PROBLEM STATEMENT:
Somewhere below is a line with "Torpedo and Javelin" and, later, a line with "Eclaire—a Bugatti-class vehicle"; repeat those two lines and all the lines between them, exactly as they are.

MATERIAL PROVIDED: Begin

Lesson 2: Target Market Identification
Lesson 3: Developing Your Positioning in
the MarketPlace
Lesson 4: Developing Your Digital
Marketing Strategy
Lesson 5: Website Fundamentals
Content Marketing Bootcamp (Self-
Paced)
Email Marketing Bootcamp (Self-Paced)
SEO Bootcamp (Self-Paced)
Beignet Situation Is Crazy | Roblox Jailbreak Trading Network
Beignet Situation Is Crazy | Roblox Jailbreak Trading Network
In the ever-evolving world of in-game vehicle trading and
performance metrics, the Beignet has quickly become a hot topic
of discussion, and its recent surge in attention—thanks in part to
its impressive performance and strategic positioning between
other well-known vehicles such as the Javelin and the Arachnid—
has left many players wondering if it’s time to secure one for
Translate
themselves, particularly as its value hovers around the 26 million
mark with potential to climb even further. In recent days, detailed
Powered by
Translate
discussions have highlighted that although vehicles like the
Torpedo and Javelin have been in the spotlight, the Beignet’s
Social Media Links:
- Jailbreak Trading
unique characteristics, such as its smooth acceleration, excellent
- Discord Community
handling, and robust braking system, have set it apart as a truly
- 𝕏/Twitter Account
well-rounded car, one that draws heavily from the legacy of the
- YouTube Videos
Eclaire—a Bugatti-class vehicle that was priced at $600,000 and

MATERIAL PROVIDED: End
MATERIAL PROVIDED: Begin

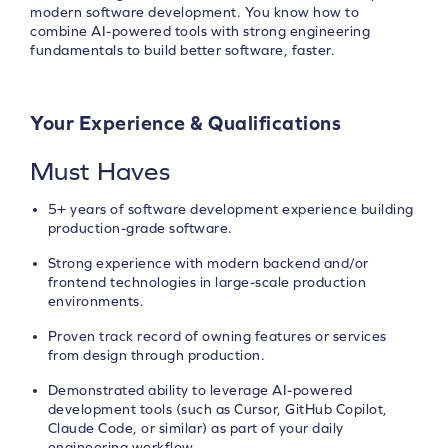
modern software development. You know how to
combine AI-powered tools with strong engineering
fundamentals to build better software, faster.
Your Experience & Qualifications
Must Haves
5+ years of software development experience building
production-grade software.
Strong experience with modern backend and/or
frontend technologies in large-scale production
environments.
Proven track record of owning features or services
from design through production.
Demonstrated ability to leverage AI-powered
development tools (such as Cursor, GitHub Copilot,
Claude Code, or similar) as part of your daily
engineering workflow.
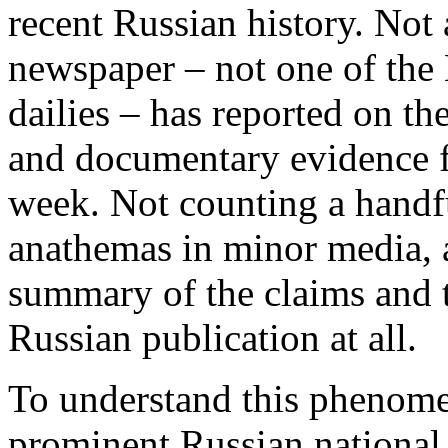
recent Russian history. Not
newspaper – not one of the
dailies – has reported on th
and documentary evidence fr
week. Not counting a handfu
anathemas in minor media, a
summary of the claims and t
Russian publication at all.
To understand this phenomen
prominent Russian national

MATERIAL PROVIDED: End
MATERIAL PROVIDED: Begin

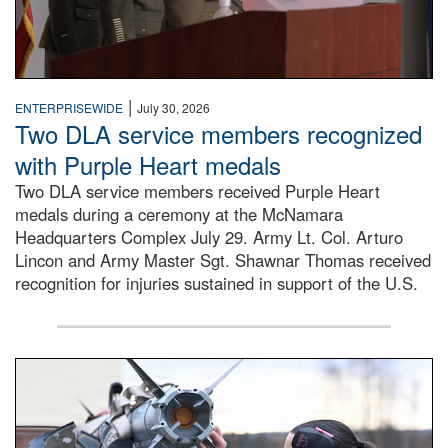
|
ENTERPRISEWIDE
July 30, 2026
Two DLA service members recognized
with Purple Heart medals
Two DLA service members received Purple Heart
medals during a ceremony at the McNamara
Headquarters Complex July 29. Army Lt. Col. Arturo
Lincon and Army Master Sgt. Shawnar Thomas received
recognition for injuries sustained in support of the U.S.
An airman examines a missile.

MATERIAL PROVIDED: End

TASK SOLUTION:
Torpedo and Javelin have been in the spotlight, the Beignet’s
Social Media Links:
- Jailbreak Trading
unique characteristics, such as its smooth acceleration, excellent
- Discord Community
handling, and robust braking system, have set it apart as a truly
- 𝕏/Twitter Account
well-rounded car, one that draws heavily from the legacy of the
- YouTube Videos
Eclaire—a Bugatti-class vehicle that was priced at $600,000 and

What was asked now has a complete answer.